Ajax loader

Joachim Mogarra - Pagoda, From the series « Board and lodging 2 », 2009

Joachim Mogarra

Mogarra reinvents the world at home, photographing things he loves, cheap little bits and pieces he usually rounds off with a few handwritten words. Each is part of a thematic whole, of a collection or narrative inspired by the artist’s life. Faced with the flagrant discrepancy between the image and what it supposedly represents, and with these differences of scale and mixes of registers, we burst out laughing; but maybe these seemingly innocuous pictures are unsettling for our ways of seeing and thinking, too.

David Barriet, David Benassayag, Béatrice Didier


Looking at Joachim Mogarra’s images, we can’t help thinking of the way kids, starting out with virtually nothing, construct an invented world where anything goes. Here a china dog straightaway takes on the substance of a real character; a kitchen funnel conjures up a black hole in some distant galaxy; four little towers turn a pomegranate bought on the market into a magically Oriental mosque; a teenager holding a pair of handlebars becomes the hero of a motorbike race. The Mogarra oeuvre is all about telling stories and inviting us to join in. Yet the obvious way he overdoes—or underdoes—things means we can’t just settle for laughing at his jokes. Behind every illusion another may be lurking. This DIY art strikes at travel to distant lands, scientific theories, aspects of civilisation and people’s identities; but also at photography’s ability to depict the world via reporting, portraiture, astronomy or architecture. This absurdist fun, though, seems primarily intended for personal use: just what’s needed to cut the different facets of the human comedy down to private theatre and so more or less domesticate the world. Maybe only photography lends itself to this kind of delightful transposition. At all events, it allows the expression of contradictory feelings and discrepant tastes. Seen in this light the Mogarra oeuvre is a paradoxical self-portrait, no sooner seen than it slips away.

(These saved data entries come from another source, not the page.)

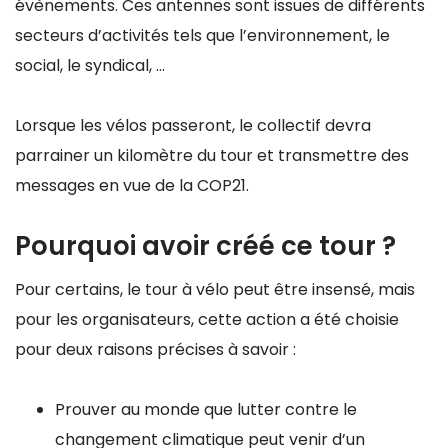
évènements. Ces antennes sont issues de différents
secteurs d’activités tels que l’environnement, le
social, le syndical, …
Lorsque les vélos passeront, le collectif devra
parrainer un kilomètre du tour et transmettre des
messages en vue de la COP21.
Pourquoi avoir créé ce tour ?
Pour certains, le tour à vélo peut être insensé, mais
pour les organisateurs, cette action a été choisie
pour deux raisons précises à savoir :
Prouver au monde que lutter contre le
changement climatique peut venir d’un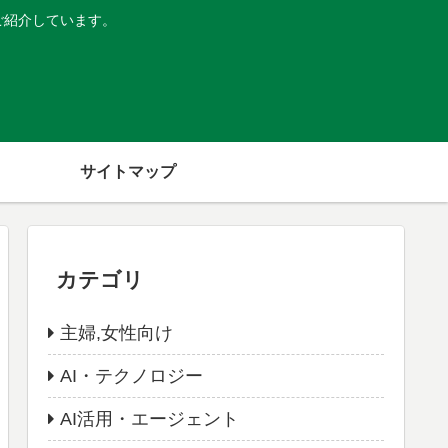
ご紹介しています。
サイトマップ
カテゴリ
主婦,女性向け
AI・テクノロジー
AI活用・エージェント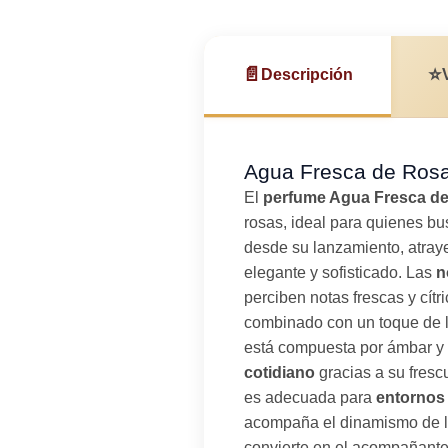
📄
⭐
Descripción
Agua Fresca de Rosa
El
perfume Agua Fresca d
rosas, ideal para quienes bu
desde su lanzamiento, atray
elegante y sofisticado. Las
n
perciben notas frescas y cí
combinado con un toque de li
está compuesta por ámbar y a
cotidiano
gracias a su fresc
es adecuada para
entornos
acompaña el dinamismo de l
convierte en el acompañante 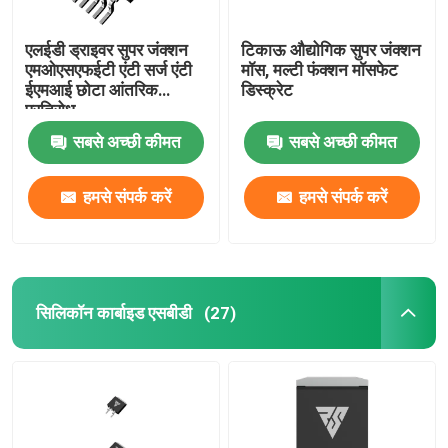
एलईडी ड्राइवर सुपर जंक्शन
टिकाऊ औद्योगिक सुपर जंक्शन
एमओएसएफईटी एंटी सर्ज एंटी
मॉस, मल्टी फंक्शन मॉसफेट
ईएमआई छोटा आंतरिक
डिस्क्रेट
प्रतिरोध
सबसे अच्छी कीमत
सबसे अच्छी कीमत
हमसे संपर्क करें
हमसे संपर्क करें
सिलिकॉन कार्बाइड एसबीडी
(27)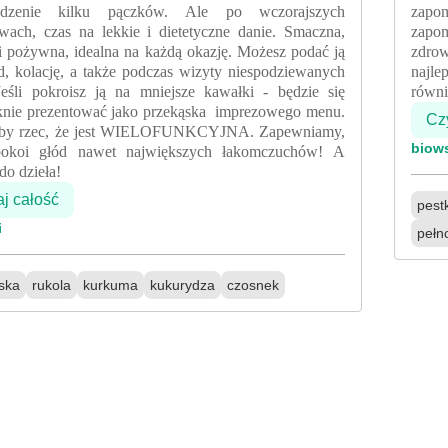
dzenie kilku pączków. Ale po wczorajszych
zapo
twach, czas na lekkie i dietetyczne danie. Smaczna,
zapom
i pożywna, idealna na każdą okazję. Możesz podać ją
zdro
d, kolację, a także podczas wizyty niespodziewanych
najle
Jeśli pokroisz ją na mniejsze kawałki - będzie się
równi
knie prezentować jako przekąska imprezowego menu.
Czy
by rzec, że jest WIELOFUNKCYJNA. Zapewniamy,
biow
pokoi głód nawet największych łakomczuchów!
A
 do dzieła!
aj całość
pestk
i
pełn
ska
rukola
kurkuma
kukurydza
czosnek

David Barriet, David Benassayag, Béatrice Didier


Exhibition produced in collaboration with the galerie Georges-Philippe & Nathalie Vallois, Paris.

Framing by Plasticollage and Circad, Paris (for The Wonder of Photography).

Joachim Mogarra

Born in 1954 in Tarragona, Spain. Lives and works in Montpeyroux, France.


The work of Joachim Mogarra was the subject of a 1993 retrospective at the Limousin FRAC (Regional Contemporary Arts Fund) and at the FRAC Provence-Alpes-Côte d’Azur in 2007. Group exhibitions include: Dreamlands, Centre Pompidou, Paris (2010); Stardust, Mac/Val (2007) and La Force de l’art, Grand Palais, Paris (2006). Joachim Mogarra is represented by the Galerie Georges-Philippe & Nathalie Vallois (Paris).